Pour faire avancer le projet d’union militaire, les nationalistes flamands sont passés à l’action : ils multiplient les interventions parlementaires, les visites de terrain et les rencontres avec des parlementaires néerlandais.  » Les initiatives de la N-VA embarrassent De Crem « , nous assure l’une de nos sources à l’armée. Car le ministre CD&V, qui pousse son propre projet de  » néerlandisation  » de manière plus feutrée, craindrait l’effet contre-productif du lobbying de la N-VA.

Une certitude : De Crem et ses homologues néerlandais (Hillen) et luxembourgeois (Halsdorf) ont formalisé le rapprochement en avril dernier en cosignant, à Val Duchesse, une déclaration d’intention, premier pas vers une  » armée Benelux « . En toute logique, la coopération devrait concerner également, à terme, l’aviation de combat.
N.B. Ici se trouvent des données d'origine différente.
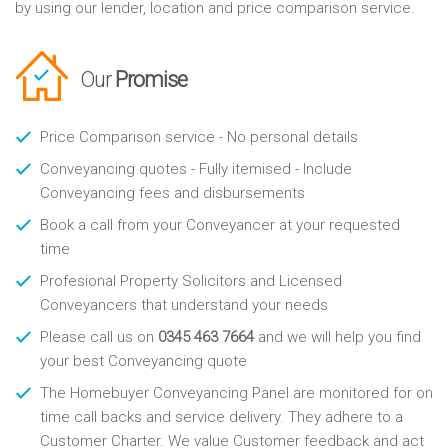
by using our lender, location and price comparison service.
Our
Promise
Price Comparison service - No personal details
Conveyancing quotes - Fully itemised - Include
Conveyancing fees and disbursements
Book a call from your Conveyancer at your requested
time
Profesional Property Solicitors and Licensed
Conveyancers that understand your needs
Please call us on
0345 463 7664
and we will help you find
your best Conveyancing quote
The Homebuyer Conveyancing Panel are monitored for on
time call backs and service delivery. They adhere to a
Customer Charter. We value Customer feedback and act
Le ministre néerlandais de la Défense reconnaît qu’un jour, il ne pourrait plus y avoir qu’  » une seule Air Force « . De Crem, lui, admet qu’en matière de mutualisation des moyens, le  » moment de vérité  » sera le choix d’un successeur au F-16.

Devant le fait accompli

La Haye et Bruxelles opteraient, dans ce cadre, pour un achat groupé. L’attitude de De Crem apparaît comme un appel du pied en faveur de l’acquisition en commun du futur chasseur F-35 de Lockheed Martin, estiment nos sources à la Défense. Le regroupement des capacités d’achat de matériel, d’entraînement et de mobilisation d’avions de chasse impliquerait l’adoption de cet appareil. D’autant que les Pays-Bas, qui ont déjà choisi le F-35, cherchent, dit-on, à se débarrasser d’une vingtaine de leurs 80 avions commandés. Des appareils dont la mise au point s’avère plus complexe que prévu et dont le coût unitaire a plus que triplé en dix ans.
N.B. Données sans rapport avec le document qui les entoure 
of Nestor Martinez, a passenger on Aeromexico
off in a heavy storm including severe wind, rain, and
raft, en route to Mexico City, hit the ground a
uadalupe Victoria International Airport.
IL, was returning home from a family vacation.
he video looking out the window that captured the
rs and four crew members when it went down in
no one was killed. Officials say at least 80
La volonté de De Crem de renforcer dans tous les domaines la coopération militaire avec les Pays-Bas viserait donc à mettre les autorités civiles et militaires belges devant le fait accompli au moment où devra être prise la décision de remplacer les F-16 belges. Prudent, le ministre de la Défense a  » verrouillé  » le débat parlementaire jusqu’en 2014 en indiquant, en janvier, que les  » grands dossiers « , succession du F-16 en tête, ne seraient pas abordés au cours de cette législature.

Il y a pourtant, sur bien des points, matière à débat. On peut notamment se demander ce que deviendra, en cas de fusion belgo-néerlandaise, la coopération bilatérale avec d’autres pays européens, France et Allemagne en tête. Des élus francophones exigent, à ce sujet, une clarification du ministre de la Défense.  » Nous sommes extrêmement attentifs au fait que vous ne mettiez pas tous les £ufs dans le même panier « , lui a lancé le député Denis Ducarme (MR).
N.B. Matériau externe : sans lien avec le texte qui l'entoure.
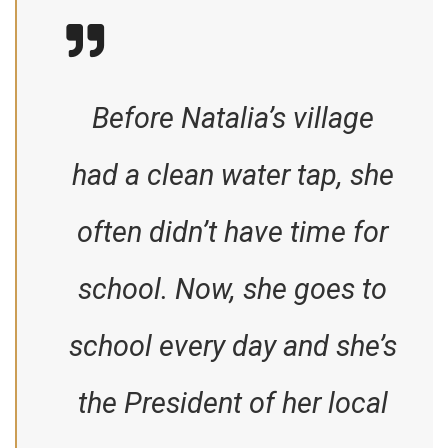
Before Natalia’s village
had a clean water tap, she
often didn’t have time for
school. Now, she goes to
school every day and she’s
the President of her local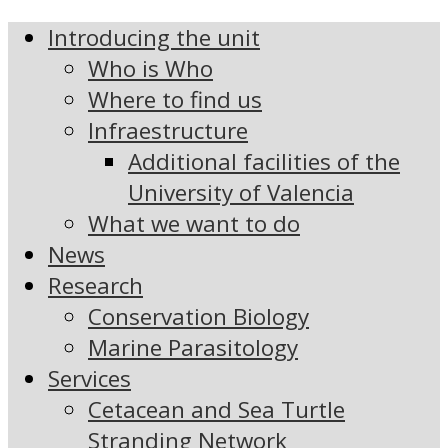
Introducing the unit
Who is Who
Where to find us
Infraestructure
Additional facilities of the
University of Valencia
What we want to do
News
Research
Conservation Biology
Marine Parasitology
Services
Cetacean and Sea Turtle
Stranding Network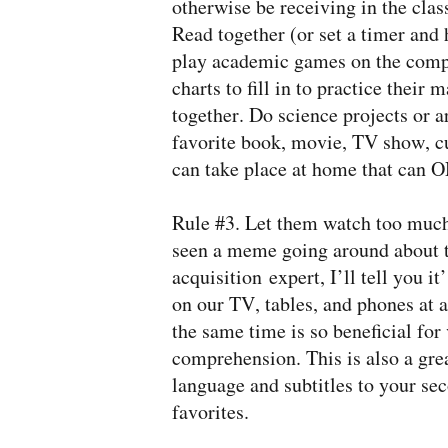
otherwise be receiving in the cla
Read together (or set a timer and
play academic games on the compu
charts to fill in to practice their
together. Do science projects or 
favorite book, movie, TV show, cu
can take place at home that can O
Rule #3. Let them watch too much 
seen a meme going around about th
acquisition expert, I’ll tell you 
on our TV, tables, and phones at a
the same time is so beneficial fo
comprehension. This is also a grea
language and subtitles to your se
favorites.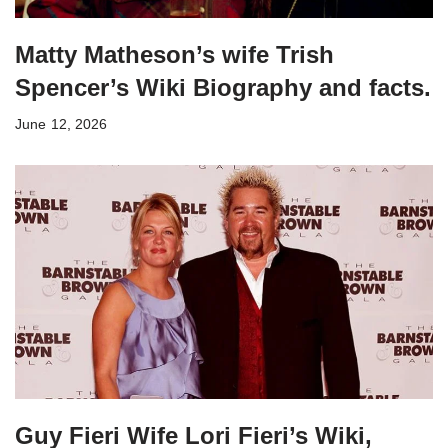
Matty Matheson’s wife Trish
Spencer’s Wiki Biography and facts.
June 12, 2026
Guy Fieri Wife Lori Fieri’s Wiki,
Le déséquilibre des forces pose également question. Les Pays-Bas comptent pas moins de 60 000 hommes dans leur armée. La Belgique n’en aura, d’ici à 2015, que 32 000, dont 2 000 civils, et le Luxembourg, un millier. Avec des budgets annuels respectifs de 8,5 milliards, 2,8 milliards et 250 millions d’euros.  » S’agira- t-il de mettre en commun nos misères respectives ?  » se demande un officier belge.  » La Belgique devra-t-elle prendre en charge ce que nos collègues néerlandais ne veulent plus faire ?  » glisse un autre militaire, affecté à l’état-major.

La fusion des armées belge et néerlandaise implique, en outre, un abandon de souveraineté. Même si, il est vrai, cette souveraineté n’a déjà plus beaucoup de sens pour une Défense intégrée dans l’Otan. La collaboration prévue n’est toutefois pas un simple partage, mais une mutualisation des tâches.  » On va loin dans la coopération en matière de formation et d’entraînement, relève Patrick Descy, de la CGSP-Défense. L’intégration achevée, aucune marche arrière n’est possible. L’armée belge a déjà du mal à recruter 1 500 jeunes par an. Qu’en sera-t-il demain quand on leur fera savoir qu’ils seront envoyés dans le nord des Pays-Bas, sur la base aérienne de Leeuwarden, ou à Den Helder, le QG belgo-néerlandais de la marine ? « 

De Crem pro-européen ou pro-américain ?

Jusqu’ici, on a surtout dénoncé, du côté francophone, la politique de  » flamandisation  » de la hiérarchie militaire – le déséquilibre dans les nominations – et la fermeture effective ou présumée d’installations et de bases situées au sud du pays. Le bastion artillerie de Bastogne a été transféré en Flandre ; la plus grosse caserne de Wallonie, celle de Marche-en-Famenne, accueille un état-major flamand ; et, malgré les démentis de De Crem, une fermeture, à terme, de la base aérienne de Florennes, où sont basés une partie des F-16 belges vieillissants, n’est pas à exclure.

Désormais, une autre question se profile : que deviendront les militaires wallons et bruxellois noyés dans une  » armée des plats pays  » massivement néerlandophone ? Enfin, l’enjeu politique d’une fusion des armées belge et néerlandaise n’est pas à prendre à la légère. Les Pays-Bas et la Belgique n’ont pas toujours partagé les mêmes options, loin s’en faut. Très proche de Washington, La Haye a soutenu sans réserve les interventions américaines en Irak et en Afghanistan.

Les relations belgo-néerlandaises ont même parfois été houleuses. En 2002, devant le Parlement, André Flahaut (PS), alors ministre de la Défense, qualifiait l’attitude des Pays-Bas, prêts à s’engager dans le programme Joint Strike Fighter (le futur F-35), de  » peu cohérente  » par rapport à la volonté de renforcer l’intégration européenne.  » Les Néerlandais utilisent le Benelux lorsqu’il peuvent en tirer profit, mais l’oublient dans le cas contraire « , accusait le ministre.

Beaucoup plus  » atlantiste  » que son prédécesseur, De Crem ne tient pas le même discours à l’égard du voisin néerlandais, avec lequel il a tissé des liens étroits. Au point d’afficher son intérêt pour l’acquisition, en commun, du F-35 américain. Ce qui, feront remarquer les mauvaises langues, rend peu crédible le plaidoyer du ministre en faveur d’une défense européenne.